Hezbollah Secretary General Seyyed Hassan Nasrallah says the UN Special Tribunal for Lebanon is under US pressure to speed up the process of announcing the court’s biased indictment.
In a speech aired on the Hezbollah-run al-Manar television station, Nasrallah said that the indictment would be the same as a 2009 report published in the German magazine Der Spiegel which stated that Hezbollah members would be indicted in the murder of former premier Rafik Hariri.
He said his movement would not stand idly while “violations” were carried out against Lebanese citizens by UN investigators probing the 2005 assassination of Hariri.
“We refrained in the past from commenting on the work of the UN investigators, so that no one would say that we are obstructing the probe,” he said.
“But now, no. We have reached a point that we can no longer be silent.”
Nasrallah’s speech came a day after two investigators affiliated with the UN tribunal were injured in a clinic in Beirut’s southern suburbs.

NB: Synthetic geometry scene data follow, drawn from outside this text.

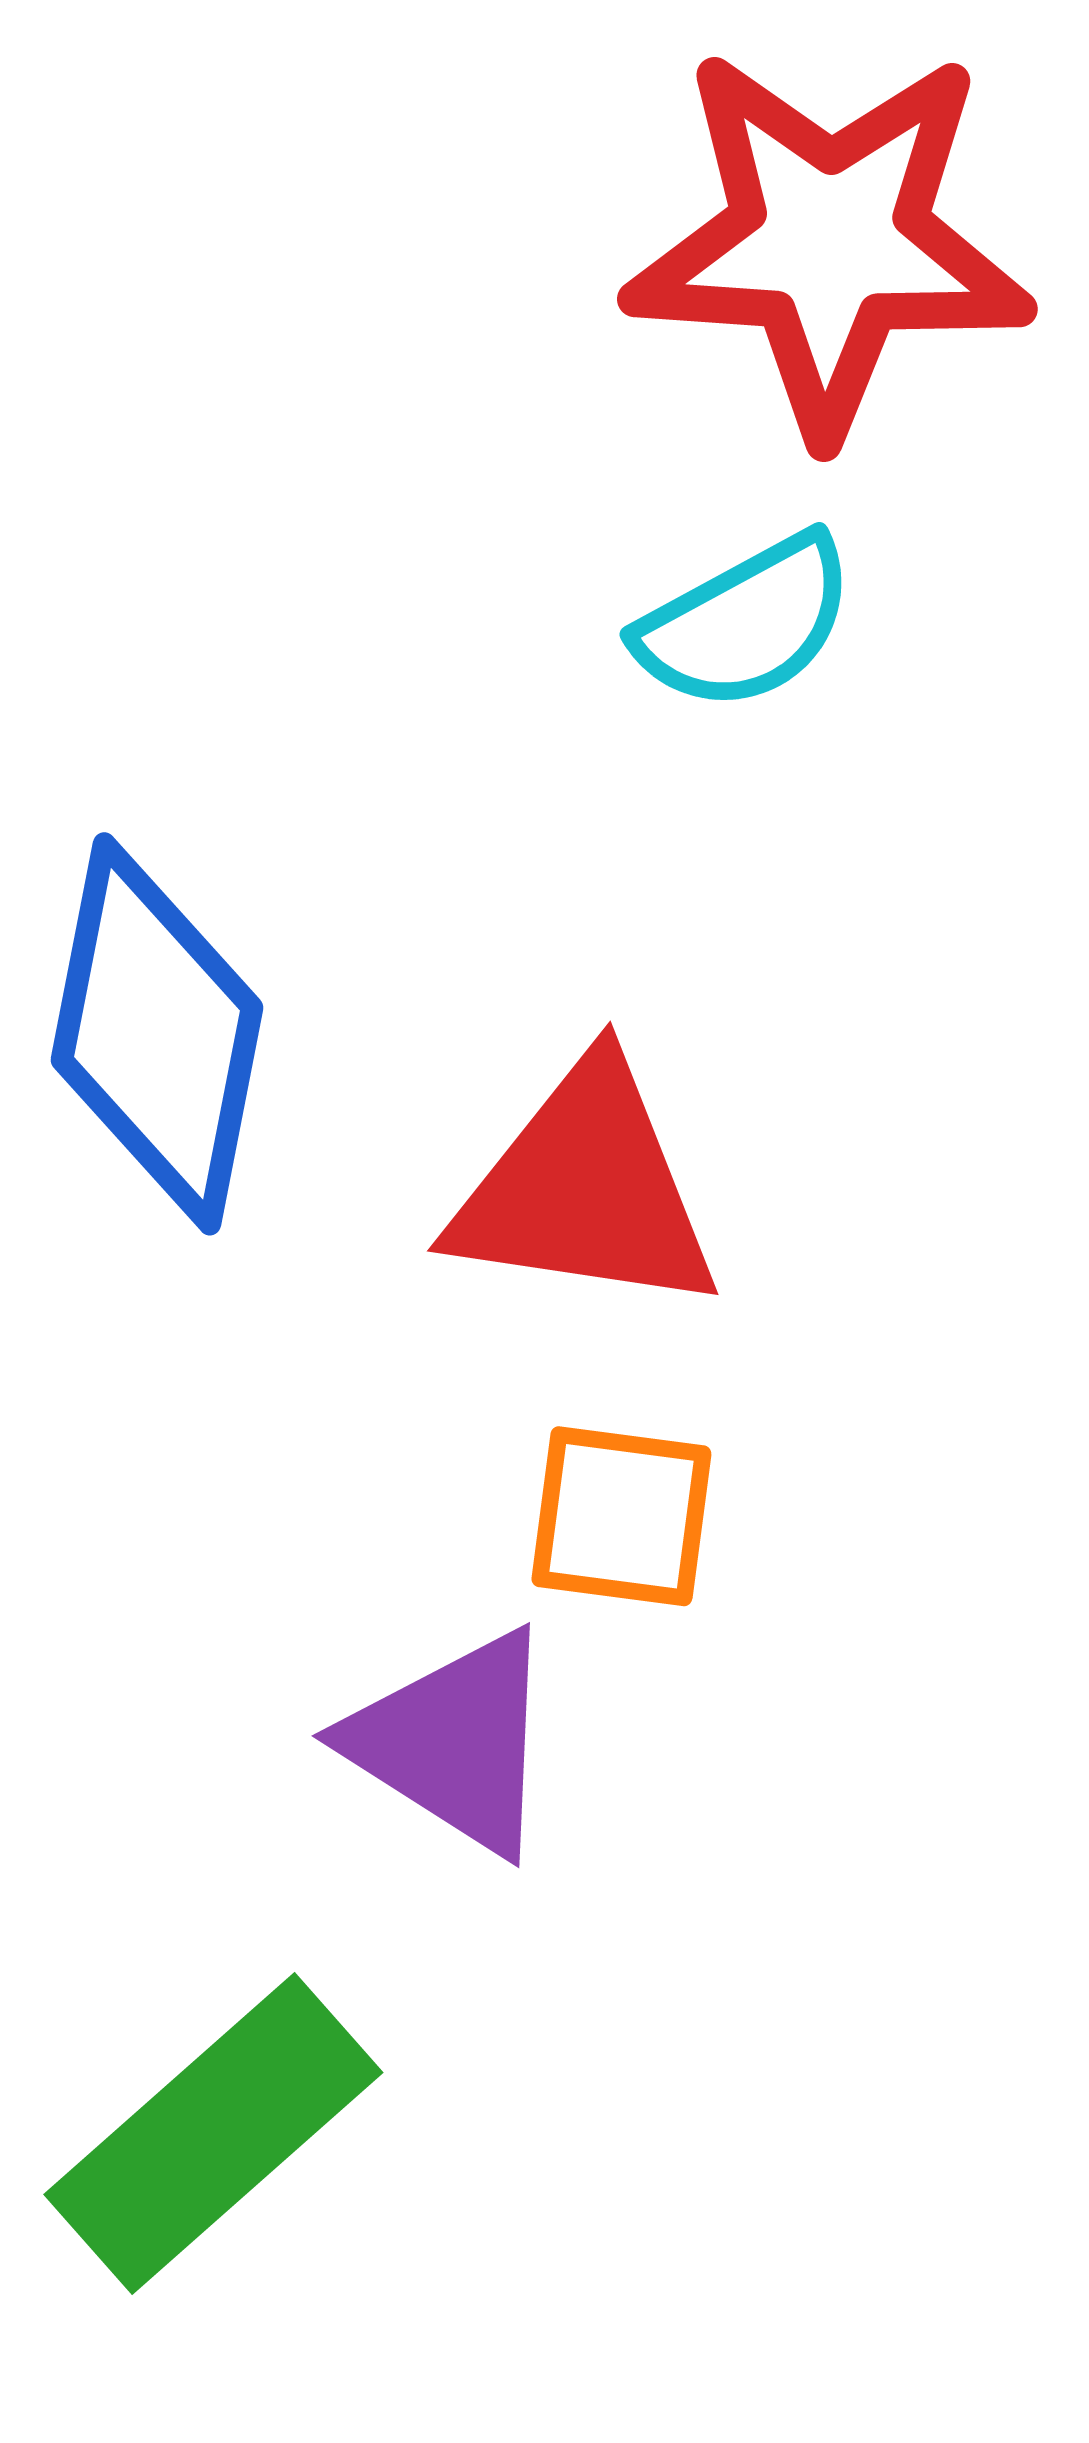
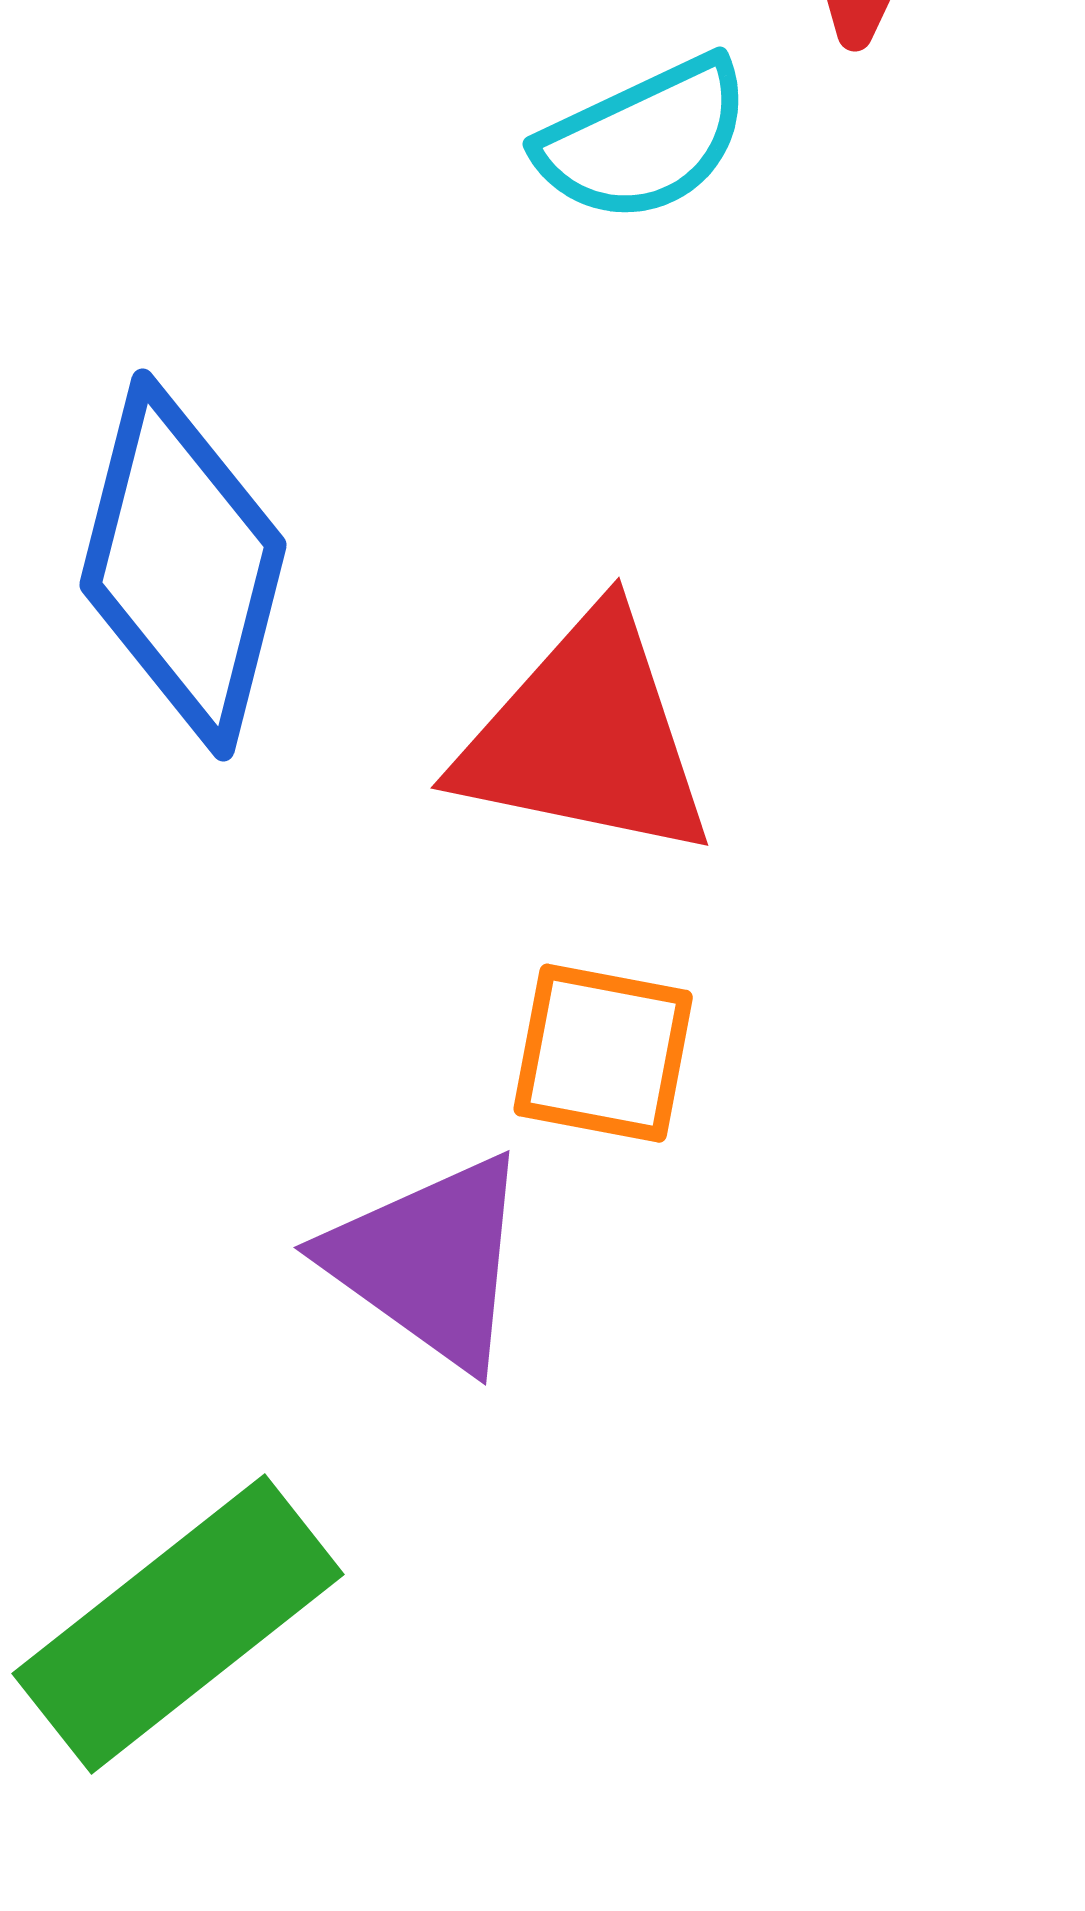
cyan semicircle: (746, 623) -> (644, 140), moved

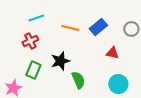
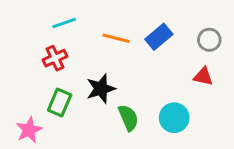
red triangle: (112, 53) -> (203, 76), moved
cyan circle: (118, 84) -> (174, 118), moved

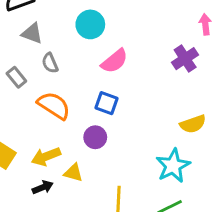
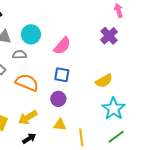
cyan circle: (90, 24) -> (31, 34), moved
gray semicircle: (50, 63) -> (19, 55), turned 120
yellow semicircle: (193, 124) -> (104, 81), moved
yellow triangle: (73, 173) -> (60, 125), moved

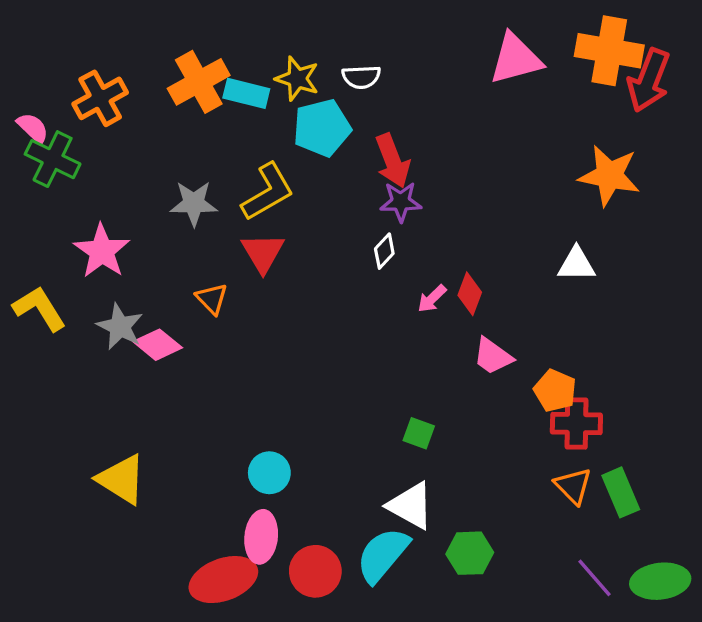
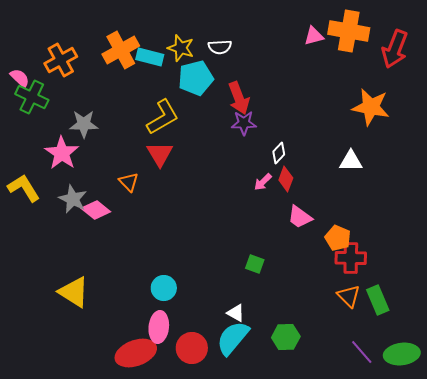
orange cross: (609, 51) -> (349, 31), moved
pink triangle: (516, 59) -> (314, 36), size x0.6
gray star: (194, 203) -> (84, 124), moved
white diamond: (384, 251) -> (279, 153), moved
white triangle: (411, 506) -> (236, 313), moved, size x0.6

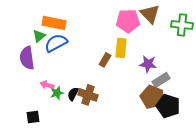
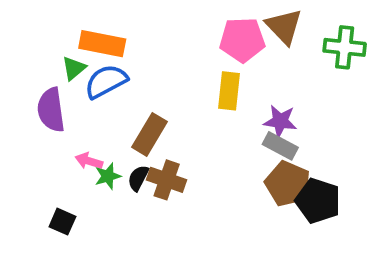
brown rectangle: (105, 60) -> (150, 134), moved, size x1.5
gray rectangle: (161, 80) -> (280, 146), moved, turned 60
black square: (33, 117) -> (62, 222), turned 32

The investigators requested contacts for 17 patients for unclear reasons.
“I want to ask Lebanese officials and citizens a question: Who of you would agree to allow someone to look at the medical records of your women?” Nasrallah questioned.
Tensions have run high in Lebanon since reports surfaced that the UN tribunal is poised to indict members of Hezbollah for Hariri’s 2005 murder.
Hezbollah has rejected the charges and dismissed the tribunal as an “Israeli project.”
“All the information and data are reaching Western security agencies and Israel, and copies of all that the international investigators are gathering are being sent to Israel.”
“The violations that have already taken place are enough and also because all that is being offered to them (investigators) is reaching the Israelis. All information, evidence, data and addresses are reaching Israel. Enough violations,” Nasrallah added.
The Hezbollah chief concluded his short speech by calling on the Lebanese people to deal with the demands of the investigators according to their conscience.